- **ACTION ITEM**: The whole listing that follows is to be restated word for word, images excluded.

- **LISTED ENTRIES**:
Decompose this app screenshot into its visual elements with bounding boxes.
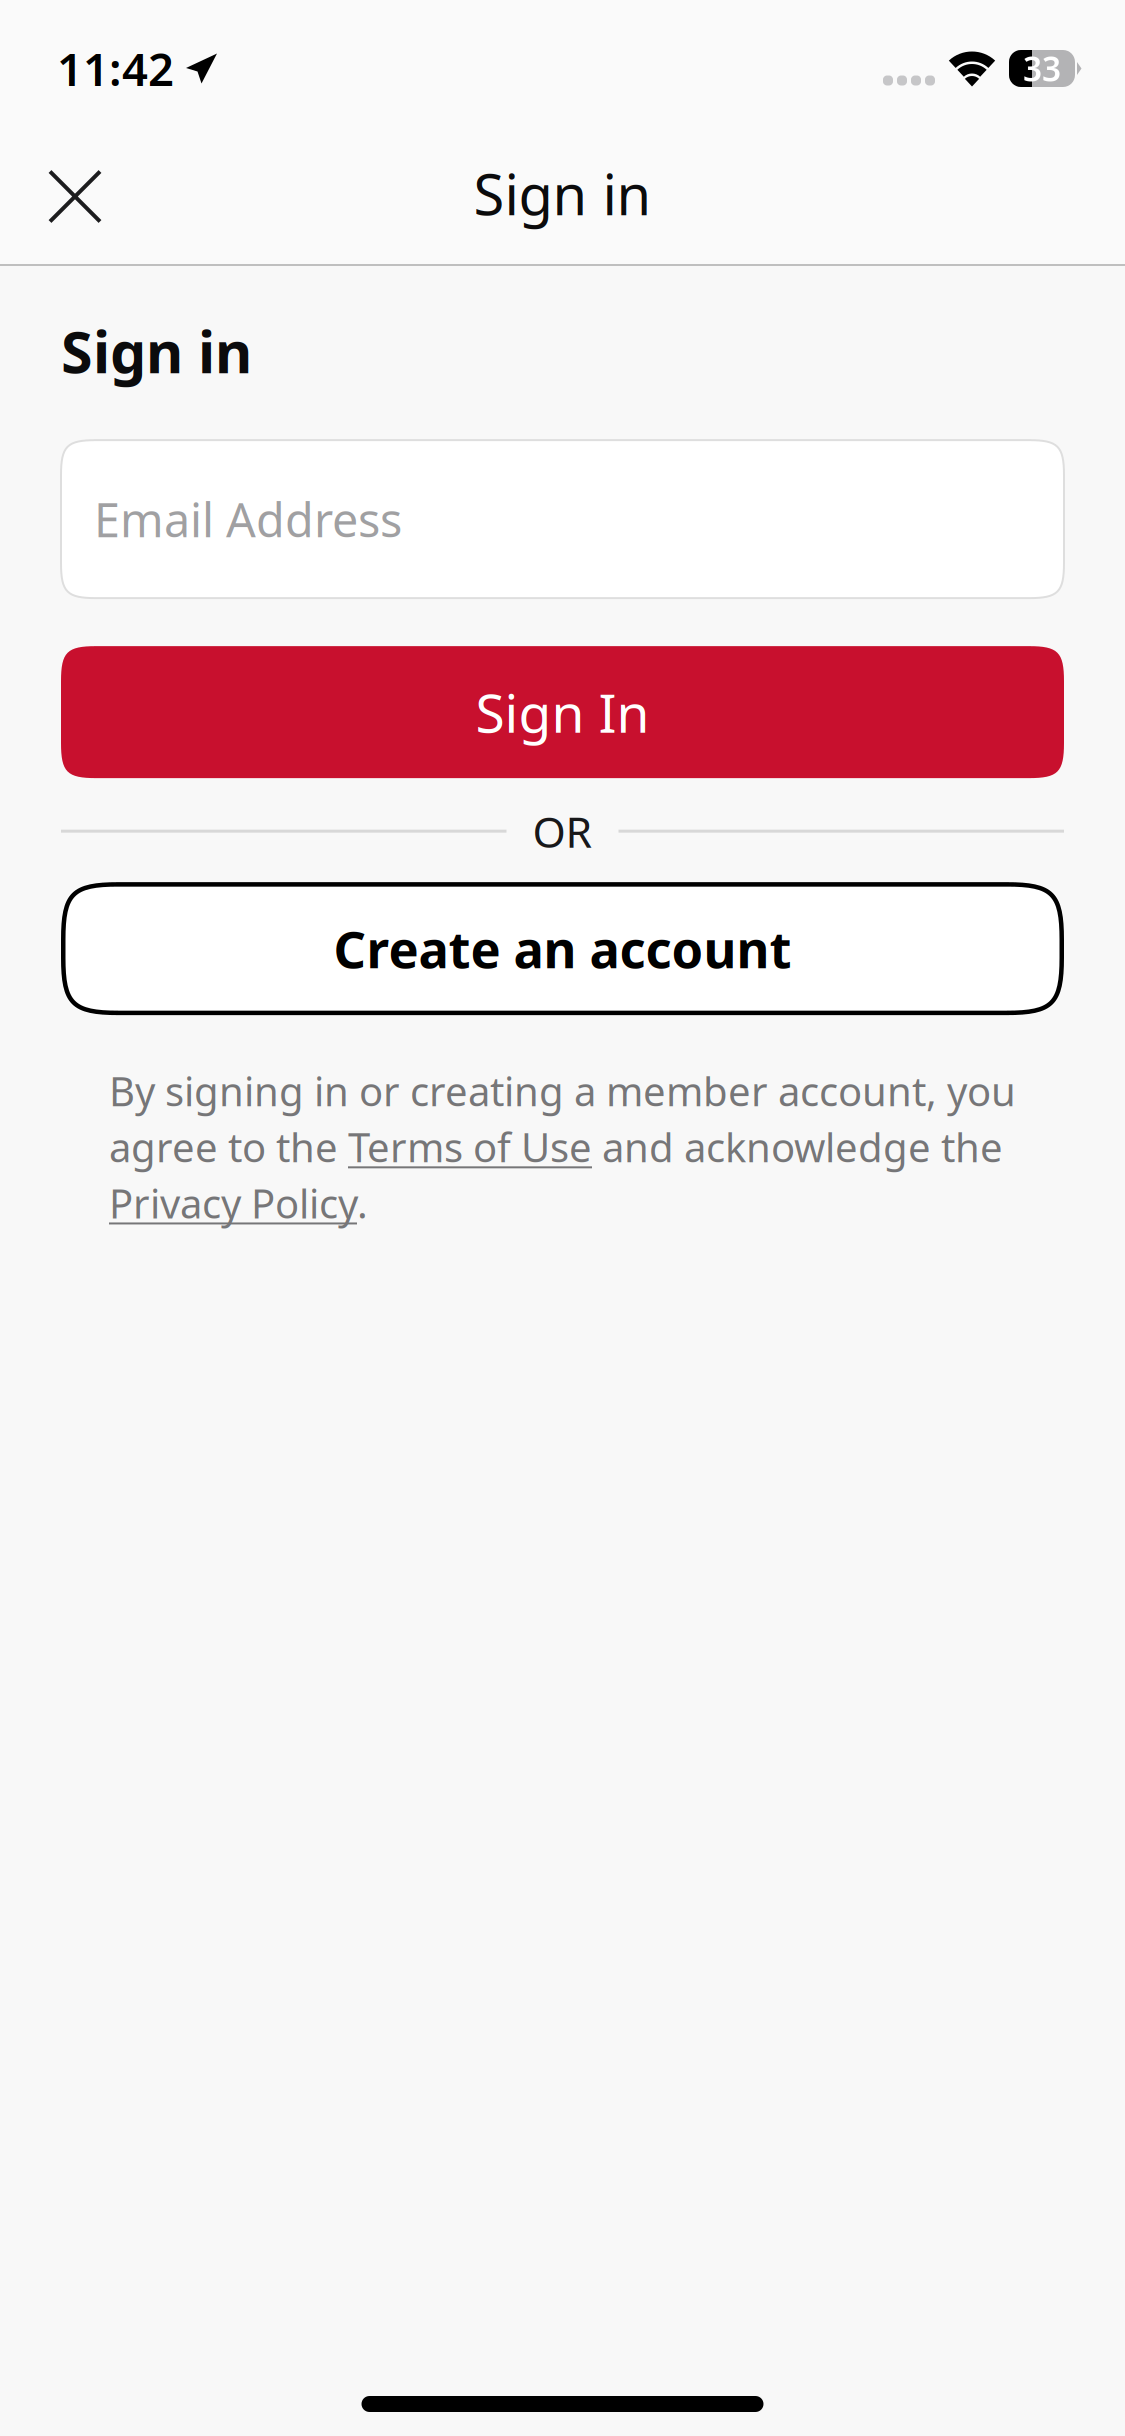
staticText: 33 [1023,46,1061,91]
button[interactable]: Create an account [61,882,1064,1015]
staticText: 11:42 [57,38,174,99]
staticText: Sign In [476,677,650,748]
staticText: Email Address [94,488,402,550]
staticText: Sign in [61,313,252,389]
button[interactable]: Sign In [61,646,1064,778]
staticText: OR [532,803,592,860]
staticText: Sign in [474,156,652,231]
button[interactable]: Close [20,142,130,252]
staticText: Create an account [334,915,792,982]
staticText: By signing in or creating a member accou… [109,1064,1016,1230]
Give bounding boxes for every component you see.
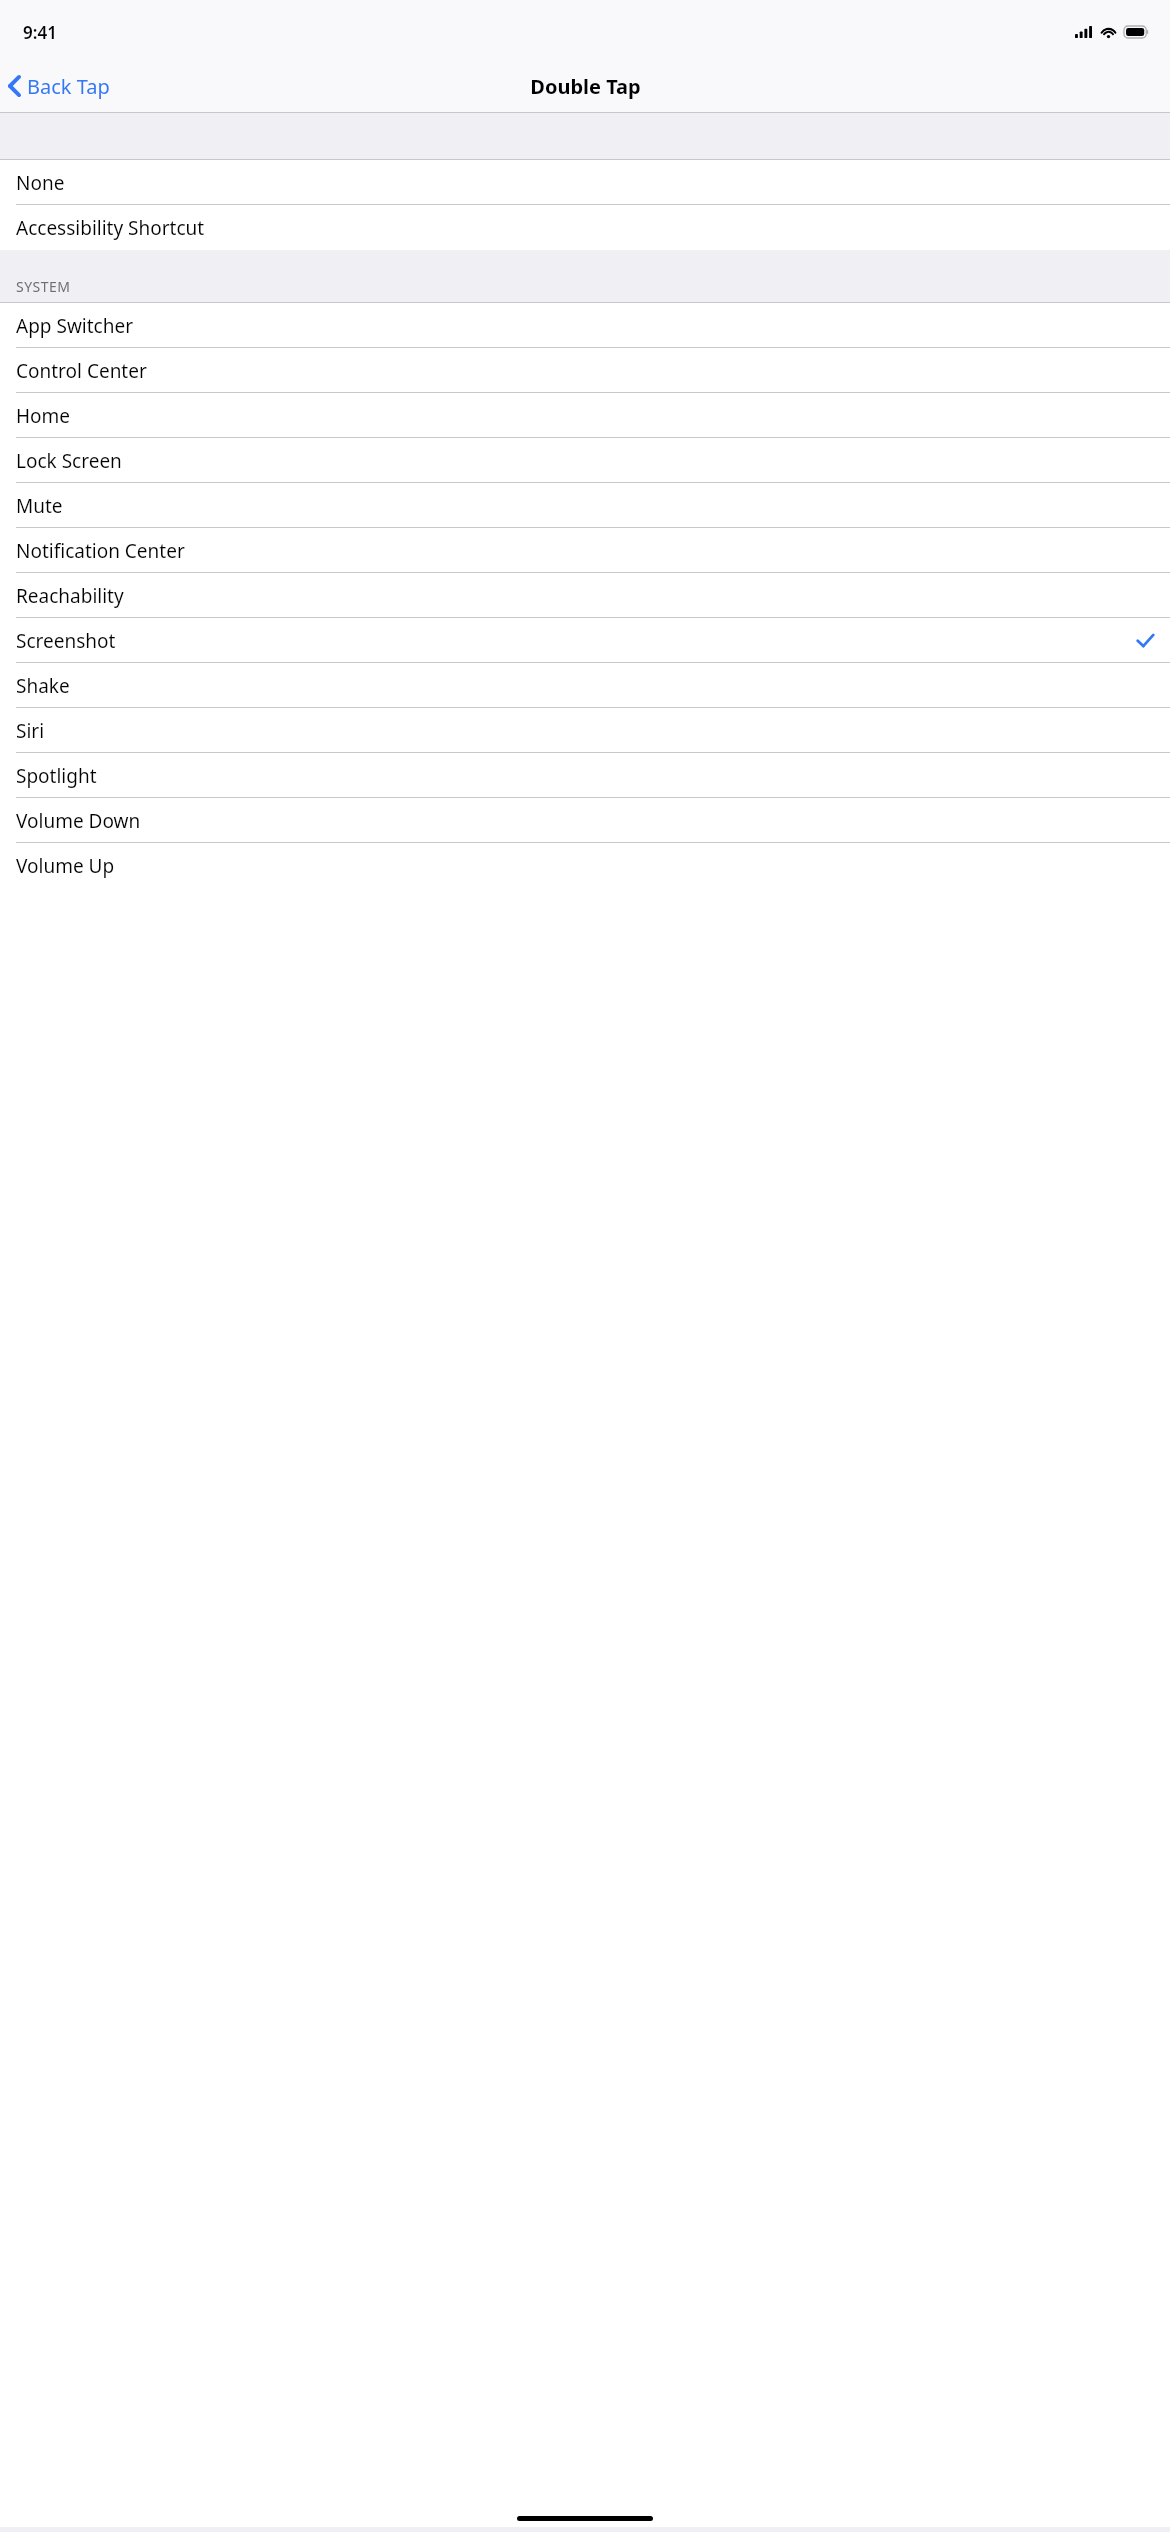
staticText: Lock Screen: [16, 448, 122, 474]
button[interactable]: Home: [0, 393, 1170, 438]
staticText: Spotlight: [16, 763, 97, 789]
button[interactable]: Reachability: [0, 573, 1170, 618]
button[interactable]: Volume Up: [0, 843, 1170, 888]
staticText: SYSTEM: [16, 277, 71, 296]
staticText: Double Tap: [530, 73, 641, 100]
button[interactable]: Shake: [0, 663, 1170, 708]
staticText: Shake: [16, 673, 70, 699]
button[interactable]: Accessibility Shortcut: [0, 205, 1170, 250]
other: Back: [8, 75, 21, 97]
staticText: Reachability: [16, 583, 124, 609]
button[interactable]: Mute: [0, 483, 1170, 528]
staticText: Back Tap: [27, 73, 110, 100]
staticText: Control Center: [16, 358, 147, 384]
button[interactable]: Screenshot: [0, 618, 1170, 663]
button[interactable]: App Switcher: [0, 303, 1170, 348]
staticText: Siri: [16, 718, 45, 744]
staticText: Mute: [16, 493, 63, 519]
staticText: None: [16, 170, 65, 196]
staticText: Home: [16, 403, 71, 429]
button[interactable]: Lock Screen: [0, 438, 1170, 483]
staticText: Volume Up: [16, 853, 115, 879]
other: Selected: [1137, 634, 1154, 647]
button[interactable]: Siri: [0, 708, 1170, 753]
staticText: Accessibility Shortcut: [16, 215, 205, 241]
button[interactable]: Back: [0, 59, 122, 113]
staticText: App Switcher: [16, 313, 134, 339]
staticText: 9:41: [23, 21, 57, 44]
staticText: Screenshot: [16, 628, 116, 654]
button[interactable]: Volume Down: [0, 798, 1170, 843]
button[interactable]: None: [0, 160, 1170, 205]
button[interactable]: Spotlight: [0, 753, 1170, 798]
staticText: Notification Center: [16, 538, 185, 564]
button[interactable]: Control Center: [0, 348, 1170, 393]
staticText: Volume Down: [16, 808, 141, 834]
button[interactable]: Notification Center: [0, 528, 1170, 573]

- **TASK ANSWER**:
Decompose this app screenshot into its visual elements with bounding boxes.
staticText: 33 [1023,46,1061,91]
button[interactable]: Create an account [61,882,1064,1015]
staticText: 11:42 [57,38,174,99]
staticText: Sign In [476,677,650,748]
staticText: Email Address [94,488,402,550]
staticText: Sign in [61,313,252,389]
button[interactable]: Sign In [61,646,1064,778]
staticText: OR [532,803,592,860]
staticText: Sign in [474,156,652,231]
button[interactable]: Close [20,142,130,252]
staticText: Create an account [334,915,792,982]
staticText: By signing in or creating a member accou… [109,1064,1016,1230]
Give bounding boxes for every component you see.
staticText: Lock Screen: [16, 448, 122, 474]
button[interactable]: Home: [0, 393, 1170, 438]
staticText: Spotlight: [16, 763, 97, 789]
button[interactable]: Reachability: [0, 573, 1170, 618]
button[interactable]: Volume Up: [0, 843, 1170, 888]
staticText: SYSTEM: [16, 277, 71, 296]
staticText: Double Tap: [530, 73, 641, 100]
button[interactable]: Shake: [0, 663, 1170, 708]
staticText: Shake: [16, 673, 70, 699]
button[interactable]: Accessibility Shortcut: [0, 205, 1170, 250]
other: Back: [8, 75, 21, 97]
staticText: Reachability: [16, 583, 124, 609]
button[interactable]: Mute: [0, 483, 1170, 528]
staticText: Back Tap: [27, 73, 110, 100]
staticText: Control Center: [16, 358, 147, 384]
button[interactable]: Screenshot: [0, 618, 1170, 663]
button[interactable]: App Switcher: [0, 303, 1170, 348]
staticText: Siri: [16, 718, 45, 744]
staticText: Mute: [16, 493, 63, 519]
staticText: None: [16, 170, 65, 196]
staticText: Home: [16, 403, 71, 429]
button[interactable]: Lock Screen: [0, 438, 1170, 483]
staticText: Volume Up: [16, 853, 115, 879]
other: Selected: [1137, 634, 1154, 647]
button[interactable]: Siri: [0, 708, 1170, 753]
staticText: Accessibility Shortcut: [16, 215, 205, 241]
button[interactable]: Back: [0, 59, 122, 113]
staticText: App Switcher: [16, 313, 134, 339]
staticText: 9:41: [23, 21, 57, 44]
staticText: Screenshot: [16, 628, 116, 654]
button[interactable]: Volume Down: [0, 798, 1170, 843]
button[interactable]: None: [0, 160, 1170, 205]
button[interactable]: Spotlight: [0, 753, 1170, 798]
staticText: Notification Center: [16, 538, 185, 564]
button[interactable]: Control Center: [0, 348, 1170, 393]
staticText: Volume Down: [16, 808, 141, 834]
button[interactable]: Notification Center: [0, 528, 1170, 573]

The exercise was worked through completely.